*Work required*
Everything from the line that contains "Pedro André Mendes" through the final line of the records below should be quoted exactly, except the pictures.

*The input*
__________________________________________________
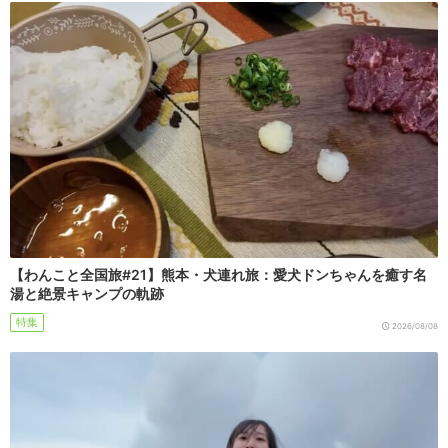
【わんこと全国旅#21】熊本・犬連れ旅：愛犬ドンちゃんを癒す名
湯と絶景キャンプの軌跡
特集
2026/08/08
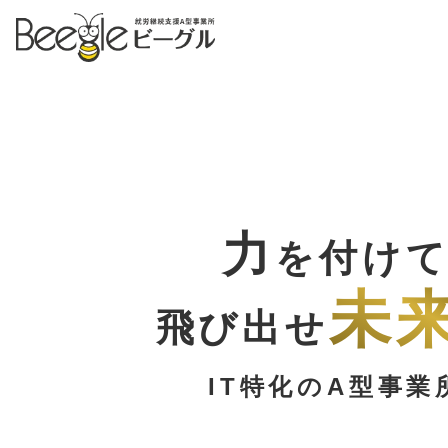
力
を付け
未
飛び出せ
IT特化のA型事業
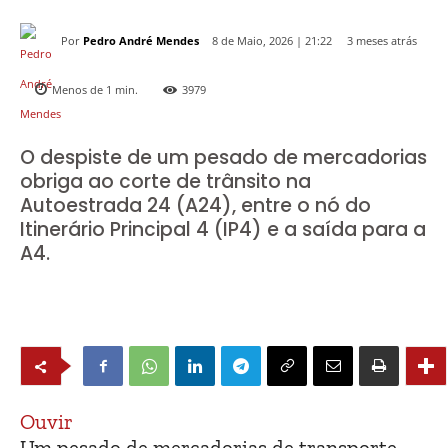
Por
Pedro André Mendes
3 meses atrás
8 de Maio, 2026 | 21:22
Menos de 1
min.
3979
O despiste de um pesado de mercadorias
obriga ao corte de trânsito na
Autoestrada 24 (A24), entre o nó do
Itinerário Principal 4 (IP4) e a saída para a
A4.
Ouvir
Um pesado de mercadorias de transporte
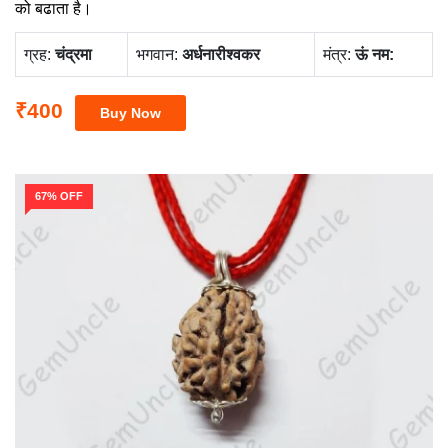
को बढाता है।
ग्रह:
चंद्रमा
भगवान:
अर्धनारीश्वकर
मंत्र:
ऊं नम:
₹400
67% OFF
__________________________________________________
*Answer below*
Pedro André Mendes
3 meses atrás
8 de Maio, 2026 | 21:22
Menos de 1
min.
3979
O despiste de um pesado de mercadorias
obriga ao corte de trânsito na
Autoestrada 24 (A24), entre o nó do
Itinerário Principal 4 (IP4) e a saída para a
A4.
Ouvir
Um pesado de mercadorias de transporte
को बढाता है।
ग्रह:
चंद्रमा
भगवान:
अर्धनारीश्वकर
मंत्र:
ऊं नम:
₹400
67% OFF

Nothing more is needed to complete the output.